New Modified NY Power of Attorney Law to Make Form Simpler and Easier to Execute
On December 15, Governor Cuomo signed an amendment to New York’s power of attorney law (General Obligations Law Article 5, Title 15) that will make the power of attorney form simpler and easier to correctly execute. A power of attorney allows a competent adult (the “principal”) to appoint one or more individuals as his or her agent for financial and other matters. It is commonly included as a part of a basic estate plan to allow the principal to select the individuals who will assist with the management of his or her affairs when the principal either is not able or does not wish to do so, whether on a temporary basis or permanently.
The current law includes a multi-page power of attorney form that must be signed and initialed without even minor deviation from the form included in the statute to be valid. Additionally, the current statutory form restricts an appointed agent’s authority to make gifts of the principal’s assets over $500 per year, even when doing so would be in the principal’s best interest (typically for asset protection purposes). To grant gifting authority beyond $500, the current law requires the signature of a separate “Statutory Gift Rider” to permit the agent to make more significant gifts or retitle assets. The Rider must be notarized and its execution witnessed by two independent witnesses. All of these requirements make it very easy for a power of attorney to be found defective, especially when an attorney did not prepare and supervise execution of the documents. These invalidating technical defects can create significant difficulties, particularly when a principal has lost capacity in the time after signing.

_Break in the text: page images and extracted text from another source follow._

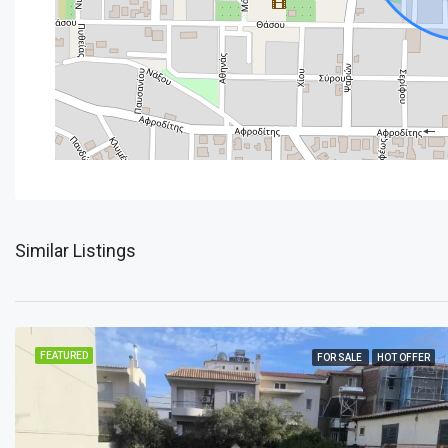
Similar Listings
FEATURED
FOR SALE
HOT OFFER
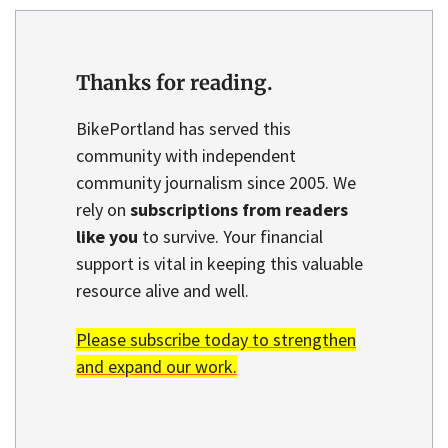
Thanks for reading.
BikePortland has served this
community with independent
community journalism since 2005. We
rely on
subscriptions from readers
like you
to survive. Your financial
support is vital in keeping this valuable
resource alive and well.
Please subscribe today to strengthen
and expand our work.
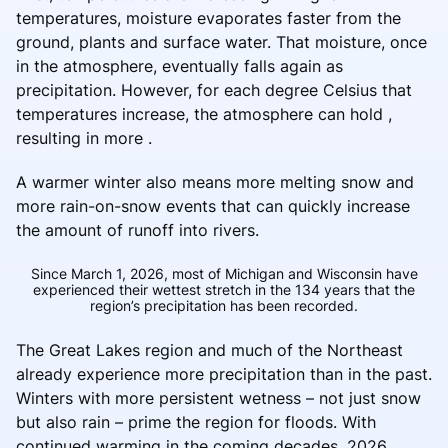
temperatures, moisture evaporates faster from the
ground, plants and surface water. That moisture, once
in the atmosphere, eventually falls again as
precipitation. However, for each degree Celsius that
temperatures increase, the atmosphere can hold ,
resulting in more .
A warmer winter also means more melting snow and
more rain-on-snow events that can quickly increase
the amount of runoff into rivers.
Since March 1, 2026, most of Michigan and Wisconsin have
experienced their wettest stretch in the 134 years that the
region’s precipitation has been recorded.
The Great Lakes region and much of the Northeast
already experience more precipitation than in the past.
Winters with more persistent wetness – not just snow
but also rain – prime the region for floods. With
continued warming in the coming decades, 2026 .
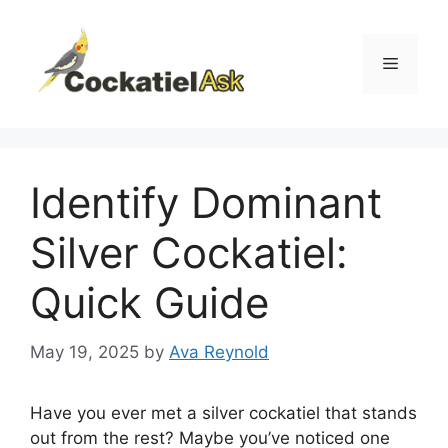
Skip
to
content
Menu
Identify Dominant
Silver Cockatiel:
Quick Guide
May 19, 2025
by
Ava Reynold
Have you ever met a silver cockatiel that stands
out from the rest? Maybe you’ve noticed one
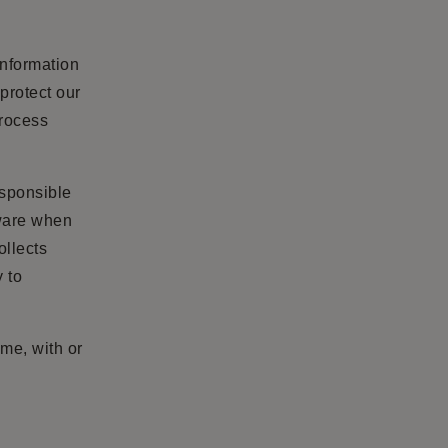
information
protect our
process
esponsible
aware when
ollects
y to
ime, with or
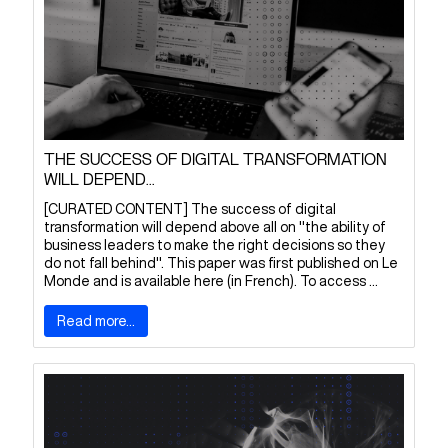
THE SUCCESS OF DIGITAL TRANSFORMATION
WILL DEPEND...
[CURATED CONTENT] The success of digital
transformation will depend above all on "the ability of
business leaders to make the right decisions so they
do not fall behind". This paper was first published on Le
Monde and is available here (in French). To access ...
Read more...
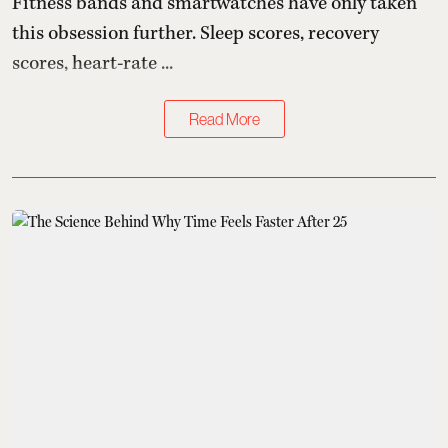
Fitness bands and smartwatches have only taken
this obsession further. Sleep scores, recovery
scores, heart-rate ...
Read More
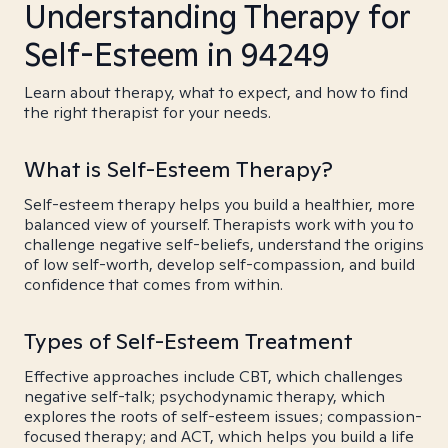
Understanding Therapy for
Self-Esteem in 94249
Learn about therapy, what to expect, and how to find
the right therapist for your needs.
What is Self-Esteem Therapy?
Self-esteem therapy helps you build a healthier, more
balanced view of yourself. Therapists work with you to
challenge negative self-beliefs, understand the origins
of low self-worth, develop self-compassion, and build
confidence that comes from within.
Types of Self-Esteem Treatment
Effective approaches include CBT, which challenges
negative self-talk; psychodynamic therapy, which
explores the roots of self-esteem issues; compassion-
focused therapy; and ACT, which helps you build a life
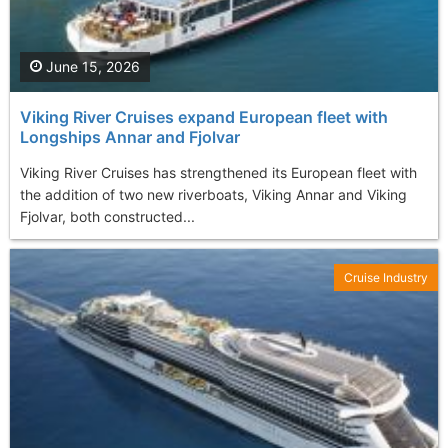
June 15, 2026
Viking River Cruises expand European fleet with
Longships Annar and Fjolvar
Viking River Cruises has strengthened its European fleet with
the addition of two new riverboats, Viking Annar and Viking
Fjolvar, both constructed...
Cruise Industry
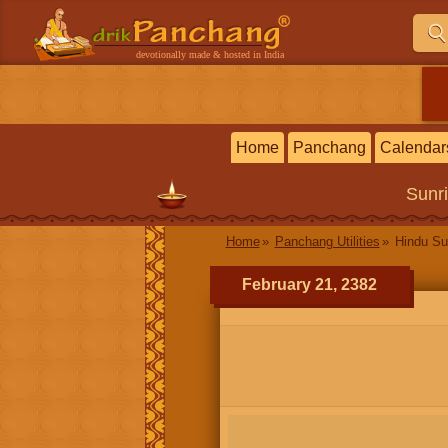
devotionally made & hosted in India
Home
Panchang
Calendar
Sunr
Home
Panchang Utilities
Hindu Su
February 21, 2382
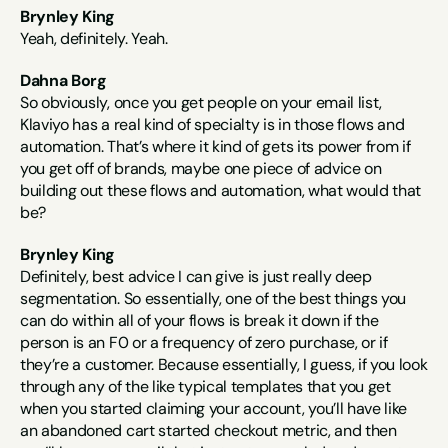
Brynley King
Yeah, definitely. Yeah.
Dahna Borg
So obviously, once you get people on your email list, 
Klaviyo has a real kind of specialty is in those flows and 
automation. That’s where it kind of gets its power from if 
you get off of brands, maybe one piece of advice on 
building out these flows and automation, what would that 
be?
Brynley King
Definitely, best advice I can give is just really deep 
segmentation. So essentially, one of the best things you 
can do within all of your flows is break it down if the 
person is an F0 or a frequency of zero purchase, or if 
they’re a customer. Because essentially, I guess, if you look 
through any of the like typical templates that you get 
when you started claiming your account, you’ll have like 
an abandoned cart started checkout metric, and then 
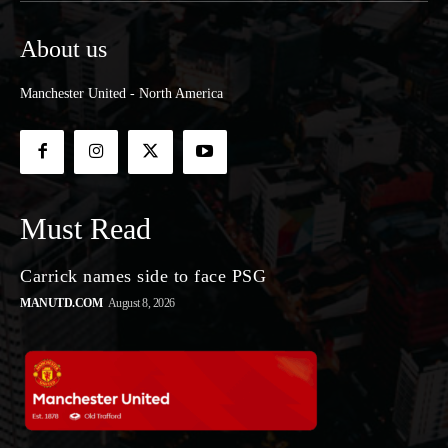
About us
Manchester United - North America
Must Read
Carrick names side to face PSG
MANUTD.COM
August 8, 2026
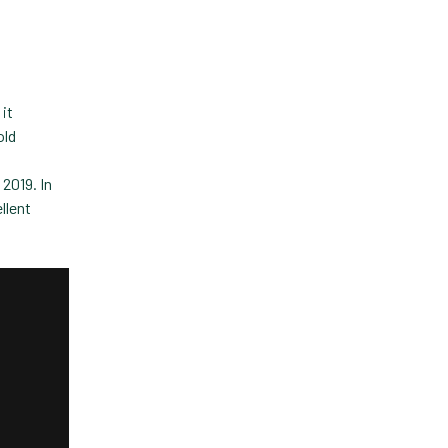
Custom Veterinary
Practice App
Custom-App
Customer Experience
 it
old
Dashboards
 2019. In
Data Analysis
llent
Data Analytics
Data Normalization
Dental Compliance
Effective Inventory
Management
Evolve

The modifications to the law aim to address the common problems and concerns posed by the form that has been in effect since 2009. The exact language of the new law is not yet released, as the Governor required several changes to the bill in order to sign it. According to his approval memo, these include requiring two disinterested witnesses to sign the power of attorney to ensure that the elderly and disabled population is protected from fraud and abuse, exempting Department of Health agencies from certain timeframes set forth in the bill, and making other “technical changes” to the form. The amendments included in the approved bill are summarized as follows.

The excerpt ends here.